Kafka optimal configuration


(Allen Chan) #1

I am trying to use Kafka to replace redis.
I am curious if anyone can help with this question

I have three brokers that would have 4 topics. Each topic would have dedicated three logstash indexers.

My question should the topics have 3 partitions and each indexer goes to 1 partition with 1 consumer_thread? or should expand it a little bit. IE topic has 6 partitions (2 per broker) and each indexer has 2 consumer_threads?

i know the total # of consumer_threads should equal total partitions of a topic but dont know what scenario leads to higher throughput.

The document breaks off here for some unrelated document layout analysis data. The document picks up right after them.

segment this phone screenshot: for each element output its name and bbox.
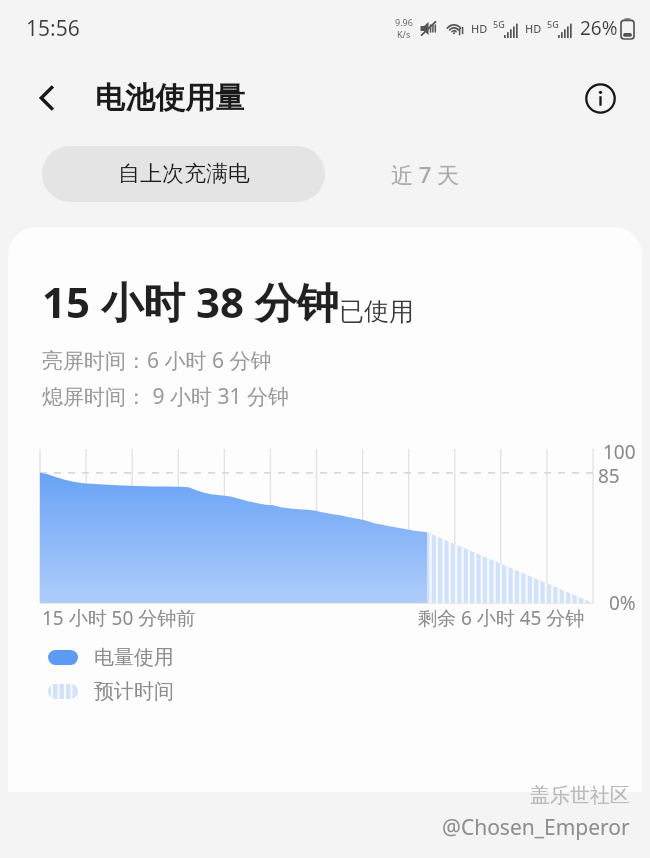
button[interactable]: 近 7 天 — [325, 146, 525, 202]
staticText: K/s — [397, 28, 411, 40]
staticText: 26% — [580, 15, 618, 41]
staticText: 剩余 6 小时 45 分钟 — [418, 605, 585, 631]
staticText: 15 小时 50 分钟前 — [42, 605, 196, 631]
staticText: 9.96 — [395, 16, 413, 28]
staticText: 5G — [547, 18, 559, 30]
staticText: 电池使用量 — [95, 79, 245, 117]
staticText: HD — [471, 21, 488, 36]
staticText: 15 小时 38 分钟 — [42, 273, 339, 330]
button[interactable]: Back — [22, 73, 72, 123]
button[interactable]: 自上次充满电 — [42, 146, 325, 202]
staticText: 盖乐世社区 — [530, 783, 630, 808]
staticText: 熄屏时间： 9 小时 31 分钟 — [42, 382, 289, 411]
staticText: 已使用 — [339, 296, 414, 327]
staticText: 0% — [609, 590, 636, 616]
button[interactable]: Information — [575, 73, 625, 123]
staticText: 预计时间 — [94, 679, 174, 704]
staticText: 近 7 天 — [391, 159, 460, 189]
staticText: 电量使用 — [94, 645, 174, 670]
staticText: @Chosen_Emperor — [442, 813, 630, 842]
staticText: 15:56 — [26, 14, 80, 43]
staticText: HD — [525, 21, 542, 36]
staticText: 亮屏时间：6 小时 6 分钟 — [42, 346, 272, 375]
staticText: 5G — [493, 18, 505, 30]
staticText: 100 — [603, 439, 636, 465]
staticText: 自上次充满电 — [118, 160, 250, 188]
staticText: 85 — [598, 463, 620, 489]
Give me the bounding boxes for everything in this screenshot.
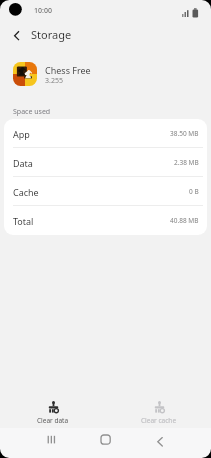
button[interactable]: Total — [4, 206, 207, 235]
staticText: App — [13, 128, 30, 140]
staticText: Clear cache — [141, 416, 177, 425]
button[interactable]: Clear data — [0, 401, 105, 431]
staticText: Storage — [31, 27, 72, 42]
staticText: 2.38 MB — [174, 158, 199, 167]
staticText: 38.50 MB — [170, 129, 199, 138]
staticText: Chess Free — [45, 64, 91, 76]
button[interactable]: App — [4, 119, 207, 148]
staticText: Total — [13, 215, 34, 227]
button[interactable] — [83, 428, 128, 454]
button[interactable]: Cache — [4, 177, 207, 206]
staticText: Data — [13, 157, 33, 169]
button[interactable]: Storage — [0, 24, 90, 46]
staticText: 10:00 — [34, 6, 52, 16]
button[interactable] — [30, 428, 75, 454]
staticText: Clear data — [37, 416, 69, 425]
staticText: Cache — [13, 186, 39, 198]
staticText: 40.88 MB — [170, 216, 199, 225]
button[interactable]: Data — [4, 148, 207, 177]
staticText: Space used — [13, 107, 51, 117]
button[interactable] — [138, 428, 183, 454]
staticText: 3.255 — [45, 76, 63, 86]
button[interactable]: Clear cache — [106, 401, 211, 431]
staticText: 0 B — [189, 187, 199, 196]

Any guidance would be great


(Joe Lawson) #2

Your primary bottleneck is likely going to be Elasticsearch. Also, it would
help if you let us know 1) cloud or data center and 2) cpu and memory
sizes. I am assuming you are in a data center. With that said, lets
consider the questions. First, always leave the logstash-input-kafka
consumer_threads at 1. That option should be removed and I keep saying it
here but don't do a PR, so apologies for that. The short explanation here
is that Kafka, in the background, creates a consumer thread for each
partition it has assigned. Each consumer thread pushes its messages in the
internal buffer into Logstash's processing chain (input>filter>output).
Because each consumer thread has it's own collection of threads there is no
need to add the additional "consumer_threads" as threading is already
happening.

That aside, the scenarios we are looking at are three partitions with three
consumers or six partitions with three consumers. The primary reason to
have more partitions than the maximum number of consumers you are running
is to allow more throughput later if you added more consumers. For example
if you ran six logstash servers each with a logstash-input-kafka consumer
instead of just three. Raising the number of partitions beyond three when
you are only running with three consumers will likely not give you much of
a benefit from the consumption perspective, in fact it'll probably slow
things down as there will be parallel context switches going on in the
background. Also consider that Kafka is just streaming offsets from the
brokers so breaking up partitions can causes more disk IO thrashing if the
events are not in cache.

Please keep in mind that "slowing down" is in PC speeds, not human so the
impact could be negligible. Also if your Kafka boxes are running SSDs and a
ton of memory, more partitions isn't going to hurt much and can give you
headroom for the future. Consider scanarios where many systems are
producing messages for Kafka, having more partitions can spread the load
across the brokers.

One scenario where you may want to have more partitions is if your logstash
server has multiple CPU cores. You would probably want 1 to 2 cores for
logstash and then match the rest for kafka. IE if each box is a 4 core, you
may want to consider a setup of 2x partitions per logstash instance. So six
partitions with three four core machines. you would have two cores handling
all the kafka threads and two filtering and talking to Elastchsearch.

If you are on the cloud, I generally suggest using 1 CPU machines and then
set your logstash autoscaling group to scale on CPU consumption with a
minimum of 1 and a max equal to the number of partitions. Then your setup
scales on load. When peak is hitting more instances will fire, etc.

Hope this helps!

Sincerely,

Joe Lawson


(system) #3